4
\$\begingroup\$

I created this program which runs with no error, but I'd like to have some comments if it is possible to optimize it, since I need to run the program with N = 3200. In this case it takes a lot of time to end. I left it running during the night to get the answer.

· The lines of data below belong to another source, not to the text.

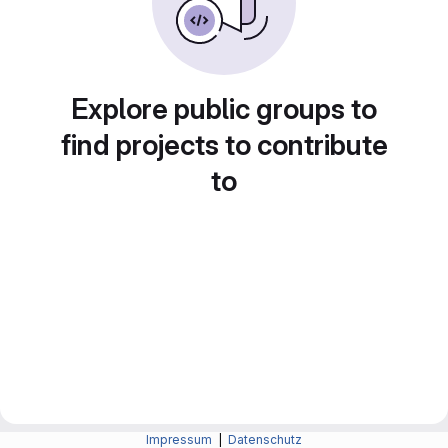
Explore public groups to
find projects to contribute
to
Impressum
|
Datenschutz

The math notation of the program:

\$ A = (a_{ij}) \space \text{is an} \space N \times N \space \text{matrix} \\ B = \text{max_prod}(A) \space \text{is an} \space N \times N \space \text{matrix where} \\ \space \space \space \space \space b_{ij} = \min\{\max(a_{ik}, b_{kj}); k = 1, \dots,N\} \$

import numpy as np

def min_max(mat1, mat2, i, j):
    ''' this function takes 2 matrices and 2 indexes
    and return the minimum of the element wise maximum 
    between row i of mat1 and col j of mat2 '''
    return min(np.maximum(mat1[i,:], mat2[:,j]))

def max_prod(mat1,mat2):
    ''' this function takes 2 matrices and return a new matrix
    where position (i,j) is min_max(mat1, mat2, i, j) '''
    n = len(mat1)
    my_prod = np.zeros((n,n), dtype=float)
    for i in range(n):
        for j in range(i,n):
            my_prod[i,j] = min_max(mat1,mat2,i,j)
            my_prod[j,i] = min_max(mat2,mat1,j,i)
    return my_prod
    
N = 5
A = np.random.randint(1,20, size=(N,N))

print max_prod(A,A)
\$\endgroup\$

1 Answer 1

5
\$\begingroup\$

Performance

Fundamentally this is a vectorisation problem. The "easy" part is to vectorise away the innermost dimension, which requires removing min_max and your j loop, and broadcasting for maximum.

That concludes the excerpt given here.